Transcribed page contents
_ _ _ _ _ _ _

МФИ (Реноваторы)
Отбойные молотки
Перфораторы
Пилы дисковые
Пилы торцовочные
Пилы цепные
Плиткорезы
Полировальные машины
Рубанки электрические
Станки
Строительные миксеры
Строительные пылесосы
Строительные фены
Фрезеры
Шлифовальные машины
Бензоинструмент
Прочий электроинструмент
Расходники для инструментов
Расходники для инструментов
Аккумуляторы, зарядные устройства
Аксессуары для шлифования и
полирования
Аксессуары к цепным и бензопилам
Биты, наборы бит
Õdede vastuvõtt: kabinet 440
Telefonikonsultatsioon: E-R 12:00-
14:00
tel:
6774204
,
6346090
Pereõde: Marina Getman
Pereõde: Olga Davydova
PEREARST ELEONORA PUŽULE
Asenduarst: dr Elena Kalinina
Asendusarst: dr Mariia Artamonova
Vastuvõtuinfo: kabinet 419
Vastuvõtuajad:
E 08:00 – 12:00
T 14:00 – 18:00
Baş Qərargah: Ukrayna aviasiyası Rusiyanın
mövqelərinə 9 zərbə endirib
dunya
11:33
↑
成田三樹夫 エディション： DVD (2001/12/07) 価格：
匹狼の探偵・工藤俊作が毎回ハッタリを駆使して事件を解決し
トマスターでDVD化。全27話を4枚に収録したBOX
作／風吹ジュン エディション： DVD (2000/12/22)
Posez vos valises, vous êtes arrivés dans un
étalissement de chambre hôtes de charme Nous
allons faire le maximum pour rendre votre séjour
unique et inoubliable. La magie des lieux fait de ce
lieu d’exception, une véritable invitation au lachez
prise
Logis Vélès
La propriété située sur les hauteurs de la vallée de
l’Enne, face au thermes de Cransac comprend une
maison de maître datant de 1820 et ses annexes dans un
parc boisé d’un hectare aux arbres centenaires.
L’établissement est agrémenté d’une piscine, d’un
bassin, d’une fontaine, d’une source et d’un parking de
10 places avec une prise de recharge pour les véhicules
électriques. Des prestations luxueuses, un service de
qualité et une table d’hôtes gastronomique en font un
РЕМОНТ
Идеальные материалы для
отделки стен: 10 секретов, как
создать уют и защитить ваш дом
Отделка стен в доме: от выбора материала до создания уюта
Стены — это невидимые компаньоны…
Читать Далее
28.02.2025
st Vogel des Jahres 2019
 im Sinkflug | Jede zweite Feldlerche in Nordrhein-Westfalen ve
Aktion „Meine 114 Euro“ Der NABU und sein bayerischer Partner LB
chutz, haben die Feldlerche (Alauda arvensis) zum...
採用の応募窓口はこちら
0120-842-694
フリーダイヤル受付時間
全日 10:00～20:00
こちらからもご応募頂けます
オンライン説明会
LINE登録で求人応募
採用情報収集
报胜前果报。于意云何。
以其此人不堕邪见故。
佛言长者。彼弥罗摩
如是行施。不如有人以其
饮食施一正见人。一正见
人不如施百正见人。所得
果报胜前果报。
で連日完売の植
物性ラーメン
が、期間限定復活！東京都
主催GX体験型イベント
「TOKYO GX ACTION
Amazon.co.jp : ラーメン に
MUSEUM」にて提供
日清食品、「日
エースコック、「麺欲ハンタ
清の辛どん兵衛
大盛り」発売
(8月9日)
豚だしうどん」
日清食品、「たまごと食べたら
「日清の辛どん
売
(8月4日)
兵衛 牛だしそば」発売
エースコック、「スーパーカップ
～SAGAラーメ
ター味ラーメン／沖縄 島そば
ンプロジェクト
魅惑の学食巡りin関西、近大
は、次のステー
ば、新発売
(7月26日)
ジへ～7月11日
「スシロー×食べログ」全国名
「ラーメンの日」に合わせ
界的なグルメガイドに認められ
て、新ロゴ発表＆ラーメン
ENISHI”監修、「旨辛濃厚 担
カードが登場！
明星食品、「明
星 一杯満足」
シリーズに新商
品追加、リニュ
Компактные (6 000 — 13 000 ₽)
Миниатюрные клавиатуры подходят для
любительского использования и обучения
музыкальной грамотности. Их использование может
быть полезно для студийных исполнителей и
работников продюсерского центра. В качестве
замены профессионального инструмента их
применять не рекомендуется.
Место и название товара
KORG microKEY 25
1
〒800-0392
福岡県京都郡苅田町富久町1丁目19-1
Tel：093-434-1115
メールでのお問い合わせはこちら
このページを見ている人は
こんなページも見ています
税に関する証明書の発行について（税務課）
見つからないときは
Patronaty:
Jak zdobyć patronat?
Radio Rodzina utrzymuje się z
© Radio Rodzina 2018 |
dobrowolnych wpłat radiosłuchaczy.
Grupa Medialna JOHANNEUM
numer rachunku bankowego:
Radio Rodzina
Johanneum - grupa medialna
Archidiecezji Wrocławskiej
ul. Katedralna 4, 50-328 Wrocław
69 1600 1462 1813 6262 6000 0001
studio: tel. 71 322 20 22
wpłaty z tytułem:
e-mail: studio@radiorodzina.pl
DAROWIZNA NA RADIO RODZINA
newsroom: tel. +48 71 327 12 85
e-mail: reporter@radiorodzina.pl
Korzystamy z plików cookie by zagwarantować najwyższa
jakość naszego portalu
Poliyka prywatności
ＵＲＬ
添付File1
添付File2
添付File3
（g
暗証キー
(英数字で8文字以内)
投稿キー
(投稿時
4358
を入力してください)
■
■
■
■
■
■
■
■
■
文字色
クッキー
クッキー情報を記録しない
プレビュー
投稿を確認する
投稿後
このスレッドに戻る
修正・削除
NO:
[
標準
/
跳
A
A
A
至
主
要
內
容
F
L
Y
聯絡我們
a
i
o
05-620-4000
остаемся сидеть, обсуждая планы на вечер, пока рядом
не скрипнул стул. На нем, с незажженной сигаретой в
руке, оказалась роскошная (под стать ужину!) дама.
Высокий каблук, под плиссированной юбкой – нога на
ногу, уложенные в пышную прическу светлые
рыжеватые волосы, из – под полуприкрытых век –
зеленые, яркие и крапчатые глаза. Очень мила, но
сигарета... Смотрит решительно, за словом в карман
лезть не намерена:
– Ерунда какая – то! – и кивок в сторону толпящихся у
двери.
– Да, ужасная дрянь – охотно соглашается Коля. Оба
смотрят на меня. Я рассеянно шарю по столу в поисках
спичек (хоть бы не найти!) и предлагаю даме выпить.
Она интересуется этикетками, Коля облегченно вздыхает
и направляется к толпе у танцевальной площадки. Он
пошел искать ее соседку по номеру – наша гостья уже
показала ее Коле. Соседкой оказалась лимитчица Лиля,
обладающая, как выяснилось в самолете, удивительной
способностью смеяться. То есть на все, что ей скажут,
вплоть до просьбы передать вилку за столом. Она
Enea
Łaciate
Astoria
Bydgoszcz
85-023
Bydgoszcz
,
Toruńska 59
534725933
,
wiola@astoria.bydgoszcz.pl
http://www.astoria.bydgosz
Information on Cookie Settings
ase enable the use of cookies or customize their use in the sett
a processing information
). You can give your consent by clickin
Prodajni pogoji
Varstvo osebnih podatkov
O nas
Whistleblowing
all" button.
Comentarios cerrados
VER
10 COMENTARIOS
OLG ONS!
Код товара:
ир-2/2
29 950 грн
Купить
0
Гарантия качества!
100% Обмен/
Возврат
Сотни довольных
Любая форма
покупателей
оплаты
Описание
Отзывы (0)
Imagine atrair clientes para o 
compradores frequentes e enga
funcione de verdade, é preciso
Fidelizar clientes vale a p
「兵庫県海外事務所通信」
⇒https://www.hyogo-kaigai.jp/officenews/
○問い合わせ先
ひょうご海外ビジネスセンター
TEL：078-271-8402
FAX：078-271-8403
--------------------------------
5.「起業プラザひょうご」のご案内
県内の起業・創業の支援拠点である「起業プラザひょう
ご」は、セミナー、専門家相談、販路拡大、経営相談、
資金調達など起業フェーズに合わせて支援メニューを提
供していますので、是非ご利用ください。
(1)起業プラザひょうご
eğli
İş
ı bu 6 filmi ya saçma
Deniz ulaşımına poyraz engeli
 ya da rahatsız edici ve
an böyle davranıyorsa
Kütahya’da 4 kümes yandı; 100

_ _ _ _ _ _ _

## What to do
All lines with the word "radiorodzina" are needed; pull them from the entries and copy each.

## Solution to this exercise
e-mail: studio@radiorodzina.pl
e-mail: reporter@radiorodzina.pl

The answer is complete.